**What the task asks**:
Among the records below, find the line that has "A tavasz beköszöntével"; from there, give the lines again exactly, and stop after the line that has "energiával teli fogásokat, amelyek".

**Material shown**:
▬▬▬▬▬▬

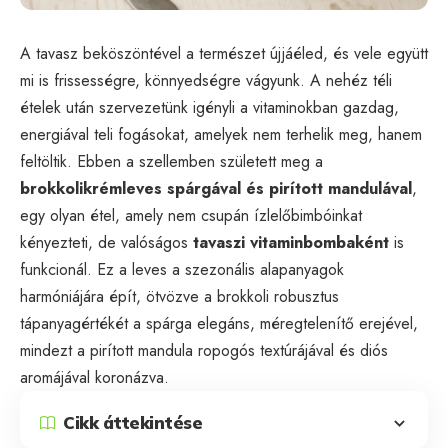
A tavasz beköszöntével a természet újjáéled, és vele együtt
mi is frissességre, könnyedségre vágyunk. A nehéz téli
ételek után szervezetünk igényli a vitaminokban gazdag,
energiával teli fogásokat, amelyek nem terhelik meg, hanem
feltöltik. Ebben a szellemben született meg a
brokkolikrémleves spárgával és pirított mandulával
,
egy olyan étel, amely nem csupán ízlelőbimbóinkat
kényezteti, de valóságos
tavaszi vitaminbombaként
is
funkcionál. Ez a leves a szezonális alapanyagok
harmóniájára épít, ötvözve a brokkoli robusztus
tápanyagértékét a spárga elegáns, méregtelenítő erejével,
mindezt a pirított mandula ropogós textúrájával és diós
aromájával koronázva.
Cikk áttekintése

▬▬▬▬▬▬

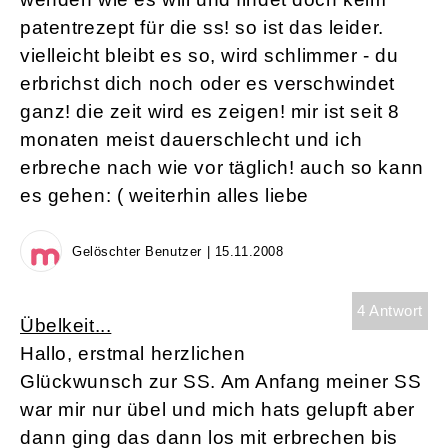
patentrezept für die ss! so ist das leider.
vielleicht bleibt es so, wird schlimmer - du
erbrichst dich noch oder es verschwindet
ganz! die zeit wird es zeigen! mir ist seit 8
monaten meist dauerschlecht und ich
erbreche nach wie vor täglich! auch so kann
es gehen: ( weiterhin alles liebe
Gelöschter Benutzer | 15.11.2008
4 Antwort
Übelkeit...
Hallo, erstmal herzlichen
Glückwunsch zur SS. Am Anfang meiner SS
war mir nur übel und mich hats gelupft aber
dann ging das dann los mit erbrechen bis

▬▬▬▬▬▬

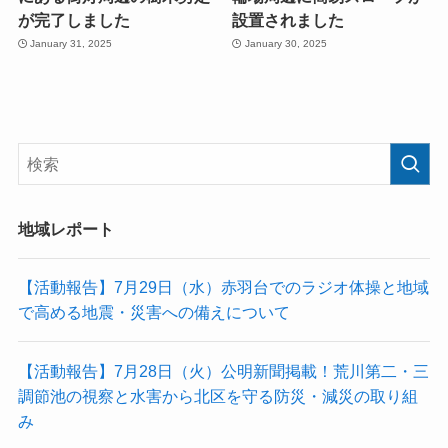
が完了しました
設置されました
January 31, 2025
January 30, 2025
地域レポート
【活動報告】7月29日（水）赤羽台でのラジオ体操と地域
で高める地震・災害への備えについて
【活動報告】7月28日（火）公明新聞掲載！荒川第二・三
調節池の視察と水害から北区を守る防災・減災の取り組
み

▬▬▬▬▬▬

**Response to this exercise**:
A tavasz beköszöntével a természet újjáéled, és vele együtt
mi is frissességre, könnyedségre vágyunk. A nehéz téli
ételek után szervezetünk igényli a vitaminokban gazdag,
energiával teli fogásokat, amelyek nem terhelik meg, hanem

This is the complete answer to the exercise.